**Claire Vo** (0:00)
Today, I am doing a very strange episode where I'm going to create a video avatar of myself, and in about 15 minutes, get to a full minute long video starring none other than your favorite podcast host, Claire Ho. Let's get to it. This episode is brought to you by Merge. Building an AI product is one thing. The hard part is everything around it. Connecting to the tools your team and customers rely on, letting agents take action with the right permissions, and keeping everything reliable and cost efficient once you're in production. Most teams end up piecing that together themselves. So instead of building the products you actually care about, you get pulled into integrations, permissions, routing, and all the infrastructure underneath. Merge is the infrastructure layer for production AI. It connects to thousands of tools, gives agents secure ways to act inside them, and optimizes model routing and spend, without you building or owning any of it. OpenAI, Dropbox, and Ramp already use Merge to move fast and build AI right. Visit merge.dev slash How I AI to start building for free. This episode of How I AI is going to be an adventure because I'm going to be honest, I'm not 100 percent sure this is going to work. I'm going to return to a product I covered very briefly a couple of weeks ago called Google Flow and the new Gemini Omni video generation model. And I'm going to try really hard to create an AI avatar of myself that we can animate, or I guess, cinematically create using AI. So this is Google Flow and one of the features of Google Flow and the Omni model is you are supposed to be able to create an avatar of yourself. Now, we tried this the day it came out. It did not work, but we're going to give it another call it a try and see if we can get a full-featured avatar of myself that then we can go and build consistent character videos off of. So I'm going to select up here. I'm going to create an avatar. We're going to click get started. I'm going to scan this QR code. I have my phone here. I've done this before, so hopefully it'll be fast. Okay, I'm going to put the mic away just for one second. I'm going to allow access to my camera and we're just going to take some photos. Okay, ready? Start.

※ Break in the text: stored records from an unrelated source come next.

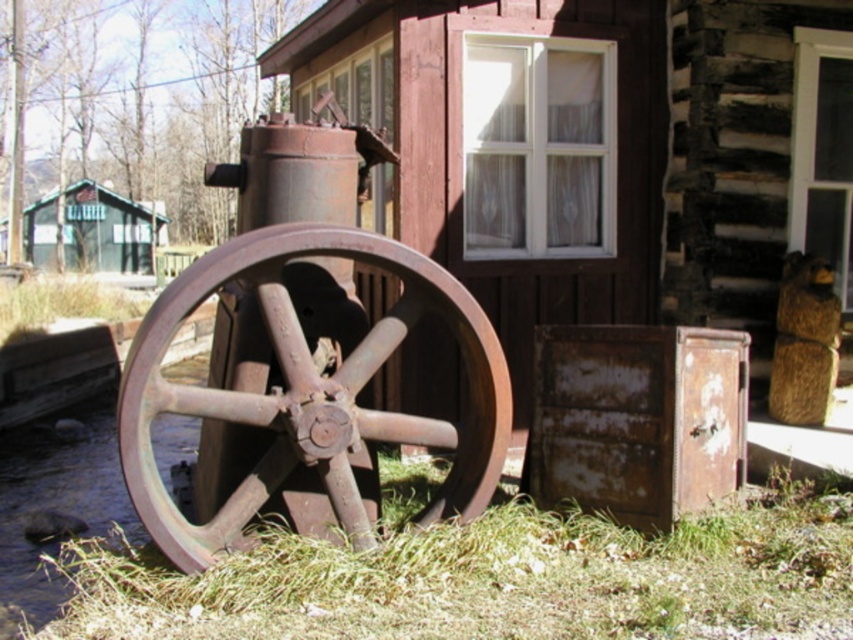 Is green grass at lower center taller than green wood cabin at left?

Result: Incorrect, green grass at lower center's height is not larger of green wood cabin at left's.

Does green grass at lower center appear over green wood cabin at left?

Incorrect, green grass at lower center is not positioned above green wood cabin at left.

Which is in front, point (44, 634) or point (96, 184)?

Positioned in front is point (44, 634).

Where is `green grass at lower center`? green grass at lower center is located at coordinates (494, 577).

Is rusty wood cabin at center taller than green grass at lower center?

Yes.

This screenshot has width=853, height=640. What do you see at coordinates (577, 148) in the screenshot?
I see `rusty wood cabin at center` at bounding box center [577, 148].

The height and width of the screenshot is (640, 853). What are the coordinates of `rusty wood cabin at center` in the screenshot? It's located at (577, 148).

Looking at this image, can you confirm if rusty wood cabin at center is taller than green wood cabin at left?

Correct, rusty wood cabin at center is much taller as green wood cabin at left.

Is rusty wood cabin at center wider than green wood cabin at left?

Yes, rusty wood cabin at center is wider than green wood cabin at left.

Which is behind, point (614, 227) or point (120, 252)?

Point (120, 252)

In order to click on rusty wood cabin at center in this screenshot , I will do `click(577, 148)`.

17, 81, 49, 20, 25, 22 Okay, now it's having me turn my head.
So I turn my head that way, give me a check mark, turn my head the other way. It's giving me a check mark.
And it says we're done. Now, it said we were done last time we tried this. So we're going to see, it's going to take a couple of minutes, and then we will come back and see if I can actually use this avatar of myself. Okay, so look at this beauty. There's this fisheye lens version of me that is now an avatar. So I supposedly can use this. And let's use it to create a hype video for the How I AI podcast. So I'm going to go in here and say, help me create a storyboard for a hype video.
For the How I AI podcast, I already have a character named Me. We can reference, help me come up with the few scenes that would make this great. This is a podcast by Claire about the best ways to use AI at work and in life! Exclamation mark. Okay, so what I love about Flow or what is pitched to me about Flow is that it's not just a video generation tool, it's actually a whole creative suite. And so ideally, it's going to be able to help me not only animate or video generate this avatar of myself, it's also going to help me actually brainstorm what this overall video could be. And I'm creative, but I'm not video creative, so I'm excited to see what it looks like. So how do you imagine Claire, is she in a modern studio or perhaps a bright area home office? Should it feel high tech and sleek or more grounded and lifestyle focused? And are we going for high energy and fast pace and thoughtful and inspiring? So I'm going to say she is in a dark home office, dark green walls with books about AI and fun posters lighting around. This should be more authentic lifestyle version, but it's high tech and about coding.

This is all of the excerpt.